The associations with increased risk of infection and hospital admission for current PPI use identified here may have arisen from limitations associated with an observational design. Although a wide range of relevant comorbidity and medication was used to adjust our analyses, there may inherently remain residual confounding by imperfectly measured, unmeasured, or unknown factors. In addition, the propensity score matching failed to fully account for important differences in comorbidities and prior health care use between current and never users. Use of PPI has been associated with socioeconomic deprivation and frailty, but this information was not available through the applied registries. Similarly, information on the indication for use of PPI was unavailable except for a prior diagnosis of peptic ulcer. Interestingly, Luxenburger et al found that gastroesophageal reflux disease was independently associated with severe courses of COVID-19, thereby raising the question whether the indication for the drug prescription accounts for the association rather than the drug per se. Furthermore, PPI is linked to overprescribing, which could be another (unknown) marker of frailty. Low-dose PPI is available as over-the-counter medicine in Denmark, which could give rise to information bias, affecting the results toward the null.

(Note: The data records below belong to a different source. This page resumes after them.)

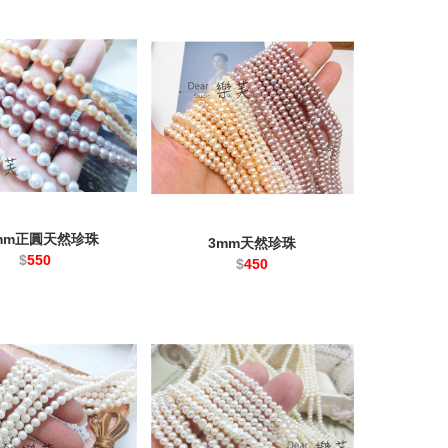
8mm正圓天然珍珠
3mm天然珍珠
$
550
$
450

Finally, for the test-negative case-control study of PPI use as risk factor for contracting SARS-CoV-2-infection, there is a potential bias if PPI affects the chance of becoming a control, ie, being tested negative. In the early stages of the pandemic, most test-negative individuals had other viral upper respiratory infections, which to our knowledge is not associated with PPI use in general.

Our updated meta-analysis showed a possible increased risk of COVID-19 mortality, but no risk of SARS-CoV-2 infection. However, neither of these results were statistically significant. Indeed, when we restricted our analyses to studies with low risk of bias, the point estimates decreased to below 1.0 in both analyses, indicating that the conflicting results from the included studies and former meta-analyses arise from between-study differences rather than an actual impact of current PPI use on COVID-19 outcomes.

In conclusion, our data support that PPI use in general is safe with regard to risk of SARS-CoV-2 infection and severe COVID-19 outcomes. The risk of hospital admission was increased for current PPI users, but this minimally elevated RR is seemingly explained by residual confounding. Following hospital admission there was no association with severity of COVID-19 and use of PPI. Finally, our updated meta-analysis indicated no impact of current PPI use on COVID-19 outcomes, thereby suggesting that previous conflicting results are more likely due to differences in study design and population.